Mandiant's report highlighted UNC3944's creation of new virtual machines in victim environments as a particularly effective persistence mechanism. The threat actor's modus operandi is to use single sign-on (SSO) apps to access VMware vSphere and Microsoft Azure cloud environments.

"The importance here is the observation of abusing administrative groups or normal administrator permissions tied through SSO applications to then create this method of persistence," according to the report.

Leveraging VMs for Persistence

After creating a new virtual machine, the threat actor has used specific tools to reconfigure the VMs to remove default Microsoft Defender protections and telemetry that would be of use in a forensic investigation. In situations where the compromised environment might not have any endpoint monitoring, the threat actor has downloaded multiple tools to the new VMs, including credential extraction utilities such as Mimikatz and ADRecon, and tunneling tools such as NGROK and RSOCX. Such tools allow UNC3944 to access the virtual machine without requiring any multifactor authentication (MFA) or VPN, according to Mandiant.

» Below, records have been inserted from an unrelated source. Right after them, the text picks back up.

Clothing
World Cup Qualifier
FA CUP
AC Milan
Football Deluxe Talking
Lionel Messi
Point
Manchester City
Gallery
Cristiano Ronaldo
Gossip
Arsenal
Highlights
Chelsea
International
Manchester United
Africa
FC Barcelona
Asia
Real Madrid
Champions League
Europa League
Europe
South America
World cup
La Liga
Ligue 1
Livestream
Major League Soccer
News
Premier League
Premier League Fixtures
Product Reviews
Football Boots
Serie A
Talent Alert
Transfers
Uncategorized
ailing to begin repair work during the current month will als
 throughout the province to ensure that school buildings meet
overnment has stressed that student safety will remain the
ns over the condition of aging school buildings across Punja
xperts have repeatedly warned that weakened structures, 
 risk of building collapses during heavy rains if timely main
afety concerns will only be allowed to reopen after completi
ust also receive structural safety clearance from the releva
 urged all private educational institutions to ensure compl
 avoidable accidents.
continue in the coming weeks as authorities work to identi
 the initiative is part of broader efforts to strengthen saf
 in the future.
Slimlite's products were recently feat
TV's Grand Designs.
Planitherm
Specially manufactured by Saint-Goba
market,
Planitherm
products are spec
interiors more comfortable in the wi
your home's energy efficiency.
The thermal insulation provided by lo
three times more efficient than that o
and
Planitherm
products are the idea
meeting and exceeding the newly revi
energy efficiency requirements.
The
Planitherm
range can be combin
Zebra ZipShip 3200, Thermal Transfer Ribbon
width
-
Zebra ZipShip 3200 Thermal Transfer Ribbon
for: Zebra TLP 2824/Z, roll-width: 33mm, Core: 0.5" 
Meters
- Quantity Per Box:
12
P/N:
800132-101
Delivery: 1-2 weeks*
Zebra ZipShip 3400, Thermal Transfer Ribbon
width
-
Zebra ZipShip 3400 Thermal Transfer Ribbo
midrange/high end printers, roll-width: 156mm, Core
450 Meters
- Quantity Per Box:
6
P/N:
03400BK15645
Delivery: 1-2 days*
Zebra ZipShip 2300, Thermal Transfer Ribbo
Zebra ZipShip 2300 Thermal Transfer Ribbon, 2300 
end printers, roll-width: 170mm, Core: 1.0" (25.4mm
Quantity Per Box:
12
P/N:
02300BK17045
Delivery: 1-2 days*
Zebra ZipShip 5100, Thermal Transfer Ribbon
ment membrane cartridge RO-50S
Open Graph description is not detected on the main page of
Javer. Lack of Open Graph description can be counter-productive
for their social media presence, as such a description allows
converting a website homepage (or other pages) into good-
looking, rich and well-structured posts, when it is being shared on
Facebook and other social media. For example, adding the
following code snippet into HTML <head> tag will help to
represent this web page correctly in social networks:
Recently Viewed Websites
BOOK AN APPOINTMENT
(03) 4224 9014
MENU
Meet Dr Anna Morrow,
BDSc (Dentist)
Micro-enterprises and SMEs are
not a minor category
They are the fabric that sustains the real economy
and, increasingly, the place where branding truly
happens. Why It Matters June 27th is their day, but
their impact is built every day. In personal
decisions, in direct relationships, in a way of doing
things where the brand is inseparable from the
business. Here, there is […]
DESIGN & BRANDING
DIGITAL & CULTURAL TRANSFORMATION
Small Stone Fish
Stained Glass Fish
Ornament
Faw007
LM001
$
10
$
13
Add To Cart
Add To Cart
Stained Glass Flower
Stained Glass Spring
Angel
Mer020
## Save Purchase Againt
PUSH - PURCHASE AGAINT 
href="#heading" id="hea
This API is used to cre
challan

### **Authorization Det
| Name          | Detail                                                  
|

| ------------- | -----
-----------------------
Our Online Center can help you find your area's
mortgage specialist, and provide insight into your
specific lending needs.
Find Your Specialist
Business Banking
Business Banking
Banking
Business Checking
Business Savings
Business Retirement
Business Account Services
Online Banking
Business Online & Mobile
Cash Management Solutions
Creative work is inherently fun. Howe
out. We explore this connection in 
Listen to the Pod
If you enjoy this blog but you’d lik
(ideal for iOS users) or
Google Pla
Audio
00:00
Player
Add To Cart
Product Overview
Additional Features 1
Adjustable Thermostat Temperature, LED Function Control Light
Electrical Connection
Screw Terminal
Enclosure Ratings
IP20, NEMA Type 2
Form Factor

Mandiant's recommendations for organizations include using host-based certificates and MFA for VPN access, and creating strict conditional access policies to limit what is visible inside a cloud tenant.

According to the report, Mandiant recommends "heightened monitoring of SaaS applications, to include centralizing logs from important SaaS-based applications, MFA re-registrations, and virtual machine infrastructure, specifically about both uptime and the creation of new devices."